What is required
Would you copy out exactly the lines of the listing below, beginning with the one that contains "Schwere Dinge in" and ending with the last?

Exercise materials
..........
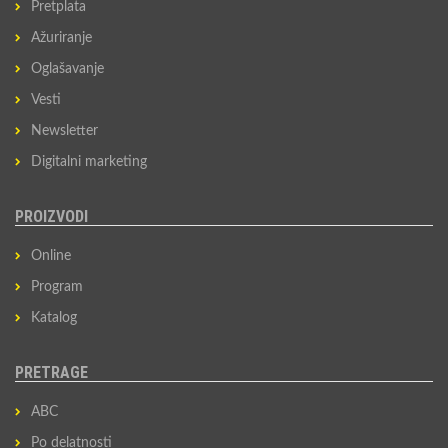
Pretplata
Ažuriranje
Oglašavanje
Vesti
Newsletter
Digitalni marketing
PROIZVODI
Online
Program
Katalog
PRETRAGE
ABC
Po delatnosti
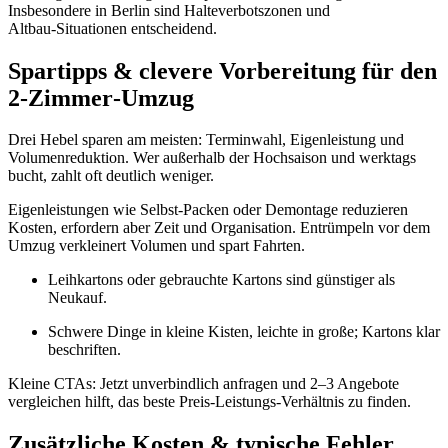
Insbesondere in Berlin sind Halteverbotszonen und
Altbau‑Situationen entscheidend.
Spartipps & clevere Vorbereitung für den
2‑Zimmer‑Umzug
Drei Hebel sparen am meisten: Terminwahl, Eigenleistung und
Volumenreduktion. Wer außerhalb der Hochsaison und werktags
bucht, zahlt oft deutlich weniger.
Eigenleistungen wie Selbst‑Packen oder Demontage reduzieren
Kosten, erfordern aber Zeit und Organisation. Entrümpeln vor dem
Umzug verkleinert Volumen und spart Fahrten.
Leihkartons oder gebrauchte Kartons sind günstiger als
Neukauf.
Schwere Dinge in kleine Kisten, leichte in große; Kartons klar
beschriften.
Kleine CTAs: Jetzt unverbindlich anfragen und 2–3 Angebote
vergleichen hilft, das beste Preis‑Leistungs‑Verhältnis zu finden.
Zusätzliche Kosten & typische Fehler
..........
Answer
Schwere Dinge in kleine Kisten, leichte in große; Kartons klar
beschriften.
Kleine CTAs: Jetzt unverbindlich anfragen und 2–3 Angebote
vergleichen hilft, das beste Preis‑Leistungs‑Verhältnis zu finden.
Zusätzliche Kosten & typische Fehler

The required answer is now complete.